Editor's Bio
Curt Sigmund

Dr. Sigmund received his undergraduate education at the State University of New York in Buffalo, NY, and his PhD in Molecular and Cellular Biology from the same institution. He was originally trained as a classical bacterial geneticist but recognized how new tools designed to manipulate the mammalian genome would provide a mechanism to link genetics and physiology.  He sought postdoctoral training in this area under the mentorship of Kenneth W. Gross at Roswell Park Cancer Institute and helped establish a collaboration between Dr. Gross and Dr. Victor J. Dzau to physiologically examine some of the first mice with genetic alterations in the renin-angiotensin system.  In order to capitalize on the power of genetics and physiology, he accepted a faculty position in the Cardiovascular Research Center at the University of Iowa in 1991 where he established a collaboration with Dr. Jean Robillard, now Dean of the College of Medicine, to measure arterial pressure in genetically altered mice.  Dr.

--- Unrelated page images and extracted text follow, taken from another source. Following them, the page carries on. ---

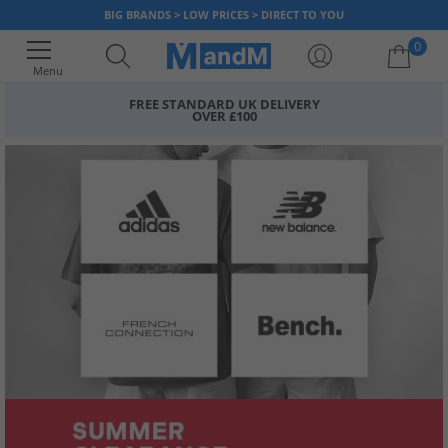
BIG BRANDS > LOW PRICES > DIRECT TO YOU
0
Menu
FREE STANDARD UK DELIVERY
OVER £100
Your shopping bag is currently empty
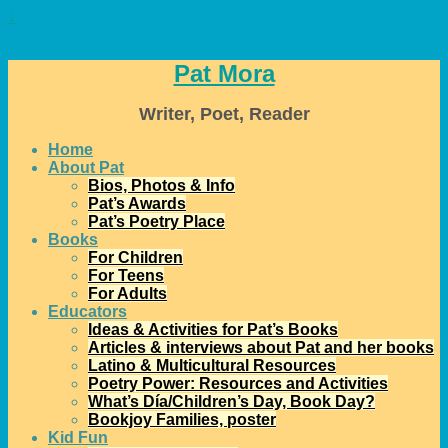
↓
Pat Mora
Writer, Poet, Reader
Home
About Pat
Bios, Photos & Info
Pat’s Awards
Pat’s Poetry Place
Books
For Children
For Teens
For Adults
Educators
Ideas & Activities for Pat’s Books
Articles & interviews about Pat and her books
Latino & Multicultural Resources
Poetry Power: Resources and Activities
What’s Día/Children’s Day, Book Day?
Bookjoy Families, poster
Kid Fun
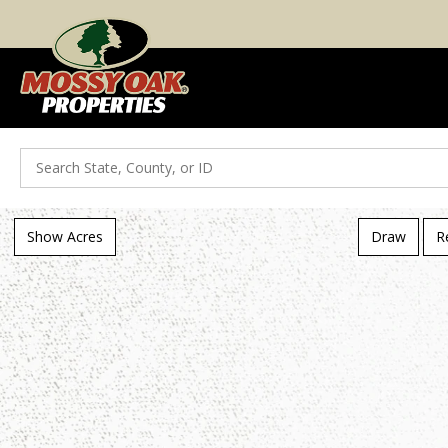
Search
Show Acres
Draw
R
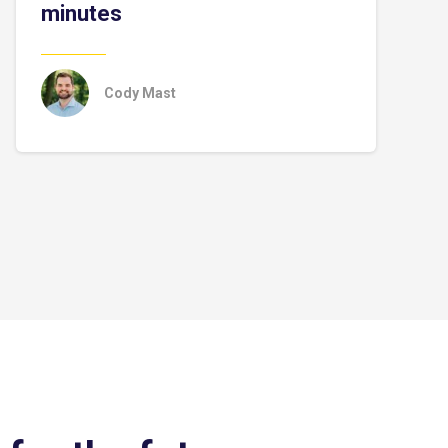
minutes
Cody Mast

Sigmund is currently a Professor of Internal Medicine and Molecular Physiology and Biophysics in the Roy J. and Lucille A. Carver College of Medicine at the University of Iowa in Iowa City, IA, where he directs the Transgenic Animal Facility and the Center on the Functional Genomics of Hypertension

Sigmund’s research initially focused on the molecular biology and genetics of the renin-angiotensin system and its role in hypertension, and more recently has been expanded to include the  regulation of vascular function by the ligand activated transcription factors such as PPARγ.  His expertise is on the development of unique mouse models from which to study these systems in vivo.  He has published over 150 papers including, in 1999, the first research paper published in the APS Journal Physiological Genomics. This paper entitled “Novel mechanism of hypertension revealed by cell-specific targeting of human angiotensinogen in transgenic mice” provided the first genetic evidence that abnormalities in renal angiotensin-II levels can cause hypertension even when circulating levels of angiotensin-II are normal.

Dr. Sigmund has been recognized with research awards from the American Federation for Medical Research, American Society of Hypertension, and in 2000 received the Henry Pickering Bowditch Award of the American Physiological Society. Dr. Sigmund will be completing a 6-year term as Chair of the Joint Program Committee in 2007 and was previously an Associate Editor of AJP - Endocrinology and Metabolism, Physiological Genomics, and Hypertension, a journal of the American Heart Association.